Clara (Jenna Coleman) is struggling to balance travelling with the Doctor (Peter Capaldi), teaching at Coal Hill School, and her boyfriend, ex-soldier Danny Pink (Samuel Anderson). The Doctor tells Clara he will have to go under deep cover, but he shows up as caretaker of the school. It seems a murderous robot called the Skovox Blitzer (voice of Jimmy Vee) is nearby and has already killed a community support officer. The Doctor has been planting time displacement vortex devices around the school to send the threat into the far future, and he has an invisibility watch to sneak up on it.

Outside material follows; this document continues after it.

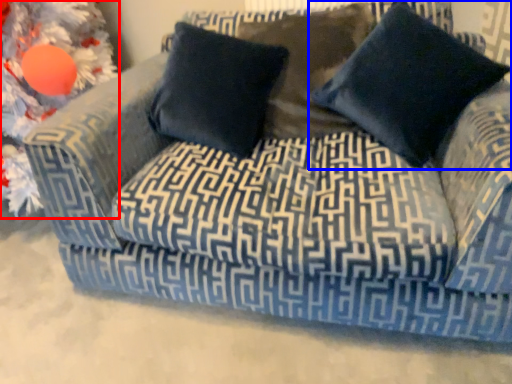 Question: Which object is further to the camera taking this photo, christmas decoration (highlighted by a red box) or pillow (highlighted by a blue box)?

Choices:
 (A) christmas decoration
 (B) pillow

Answer: (A)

Danny watches Clara with the Doctor and becomes suspicious. He finds one of the devices and interferes with its settings. When the Doctor sets it off, the Blitzer only moves 74 hours into the future. Danny accosts Clara, calling her an alien, and she says she loves him. The Doctor calls this a boyfriend error. Clara lets Danny use the invisibility watch to see how she interacts with the Doctor. But he knows Danny is there. A student named Courtney Woods (Ellis George) has noticed the TARDIS and starts following the Doctor. At Parents’ Evening, the Blitzer materializes. The Doctor and Clara trigger the Blitzer’s self-destruct by accident, but Danny helps them shut it down. The Doctor offers to let Courtney come along when he dumps the Blitzer in space, but Courtney throws up in the TARDIS. Back on Earth, Danny warns Clara not to let the Doctor push her too far. Meanwhile, the dead community support officer wakes up in the promised land, or the Nethersphere.

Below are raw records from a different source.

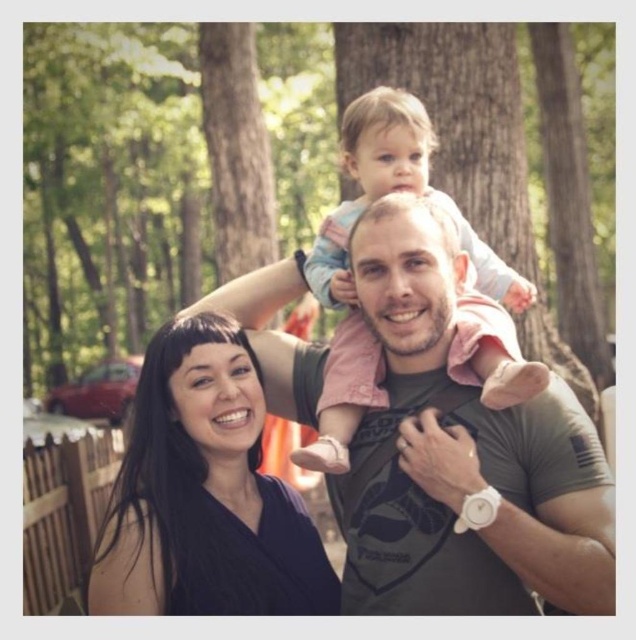 Is black matte hair at center shorter than light pink fabric at center?

Yes.

Looking at this image, is black matte hair at center to the right of light pink fabric at center from the viewer's perspective?

Incorrect, black matte hair at center is not on the right side of light pink fabric at center.

The height and width of the screenshot is (640, 636). Describe the element at coordinates (204, 493) in the screenshot. I see `black matte hair at center` at that location.

The height and width of the screenshot is (640, 636). I want to click on black matte hair at center, so click(204, 493).

Does matte gray shirt at center have a smaller size compared to light pink fabric at center?

Correct, matte gray shirt at center occupies less space than light pink fabric at center.

Does matte gray shirt at center lie in front of light pink fabric at center?

No, matte gray shirt at center is behind light pink fabric at center.

Does point (387, 234) lie behind point (480, 253)?

That is False.

Where is `matte gray shirt at center`? The height and width of the screenshot is (640, 636). matte gray shirt at center is located at coordinates (466, 460).

Who is positioned more to the right, matte gray shirt at center or black matte hair at center?

matte gray shirt at center

Locate an element on the screen. The image size is (636, 640). matte gray shirt at center is located at coordinates (466, 460).

The image size is (636, 640). In order to click on matte gray shirt at center in this screenshot , I will do `click(466, 460)`.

Positive reviews admired Capaldi’s comic timing, as do I. At his best, he reminds me of Christopher Lloyd in Back to the Future. Many, however, were less than impressed with the Skovok Blitzer. Ellis George was singled out for praise as Courtney Woods. There was some rather rich character development in this one. The Doctor whistles “Another brick in the wall,” as he observes the school. One of Pink Floyd’s videos of “One of These Days” was inspired by Doctor Who.